Ford argued that the liquidated damages clause was nothing more
than a deterrent meant to stop him from accepting employment
elsewhere. Ultimately, the trial court granted summary judgment in KSU’s
favor. Ford then appealed to the Eleventh Appellate District in Portage
County, Ohio, however the Court of Appeals ultimately affirmed the
lower court’s decision, saying:
“As discussed extensively above, there was justification for seeking
liquidated damages to compensate for Kent State’s losses, and, thus,
there was a valid compensatory purpose for including the clause. While
there was some testimony the clause would deter Ford from leaving, this
would be true of liquidated damages clauses in almost every contract,
since an award of damages deters a breach. It appears that at least
some losses were contemplated prior to the inclusion of this provision in
the contract.
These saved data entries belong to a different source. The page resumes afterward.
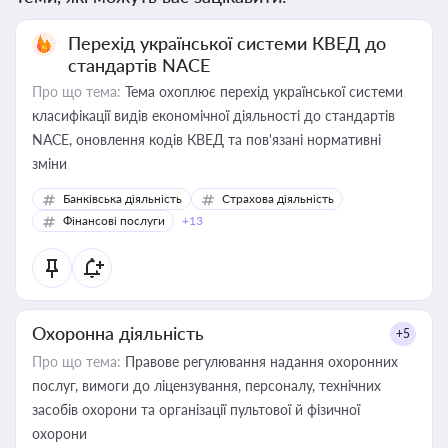
Перехід української системи КВЕД до
стандартів NACE
Про що тема:
Тема охоплює перехід української системи
класифікації видів економічної діяльності до стандартів
NACE, оновлення кодів КВЕД та пов'язані нормативні
зміни
Банківська діяльність
Страхова діяльність
Фінансові послуги
+13
Охоронна діяльність
+5
Про що тема:
Правове регулювання надання охоронних
послуг, вимоги до ліцензування, персоналу, технічних
засобів охорони та організації пультової й фізичної
охорони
Given all of the circumstances and facts in this case, and
the consideration of the factors above, we cannot find that the
liquidated damages clause was a penalty.”
 SPECIFIC PERFORMANCE
 The non-breaching party may seek a court order to force the
breaching party to perform in accordance with contract terms.
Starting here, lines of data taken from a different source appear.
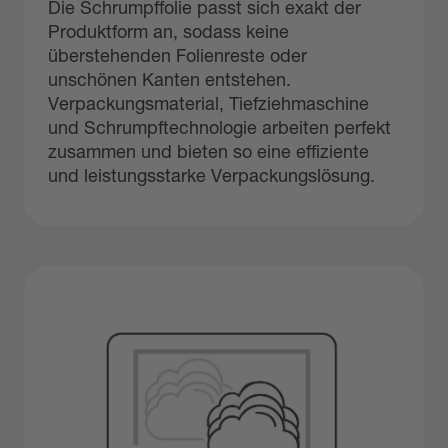
Die Schrumpffolie passt sich exakt der
Produktform an, sodass keine
überstehenden Folienreste oder
unschönen Kanten entstehen.
Verpackungsmaterial, Tiefziehmaschine
und Schrumpftechnologie arbeiten perfekt
zusammen und bieten so eine effiziente
und leistungsstarke Verpackungslösung.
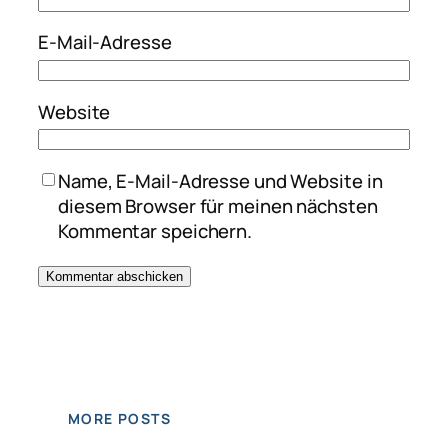
E-Mail-Adresse
Website
Name, E-Mail-Adresse und Website in
diesem Browser für meinen nächsten
Kommentar speichern.
MORE POSTS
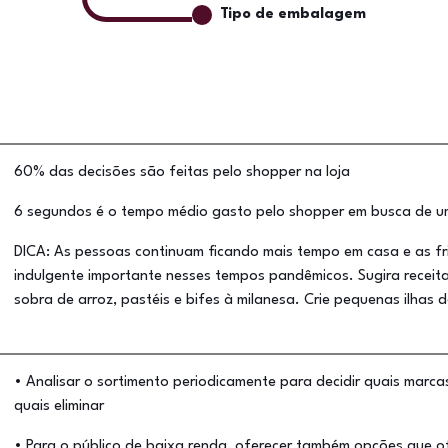
Tipo de embalagem
60% das decisões são feitas pelo shopper na loja
6 segundos é o tempo médio gasto pelo shopper em busca de 
DICA: As pessoas continuam ficando mais tempo em casa e as f
indulgente importante nesses tempos pandêmicos. Sugira receita
sobra de arroz, pastéis e bifes à milanesa. Crie pequenas ilhas 
• Analisar o sortimento periodicamente para decidir quais marc
quais eliminar
• Para o público de baixa renda, oferecer também opções que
This remedy is generally granted in situations where money
damages are inadequate as a remedy.
 Civil courts will order specific performance in cases where
monetary compensation may not be the most equitable remedy.
The term applies specifically to cases of a contract breach. In
these cases, the burden of proof is on the plaintiff to show he is not
made «whole» by monetary damage awards alone. Instead, the
court will order the defendant to do what he has promised to do in
the contract. These cases are unusual, as most of the time
monetary damages satisfy the plaintiff's case equitably.
Example:
 When a contract is for the sale of a unique property, for instance,
mere money damages may not remedy the purchaser's
situation.
 The goods must be unique, otherwise monetary compensation
will apply. In the case of real estate transactions, the exact
property is completely unique and the contract and price apply
only to that specific property.
 Another example: if a buyer purchases a famous art sculpture at
auction, and does not receive the sculpture, the buyer may not
be made whole by the return of his money, because there is only
one such sculpture in the world for him to buy. Therefore a civil
court may order the auction house to provide him with his
sculpture or face penalty.
 ____________________ may be granted by the court in cases of
breach of contract where damages would be inadequate
compensation. The effect of the order would be that the party in
breach must perform their obligations under the contract.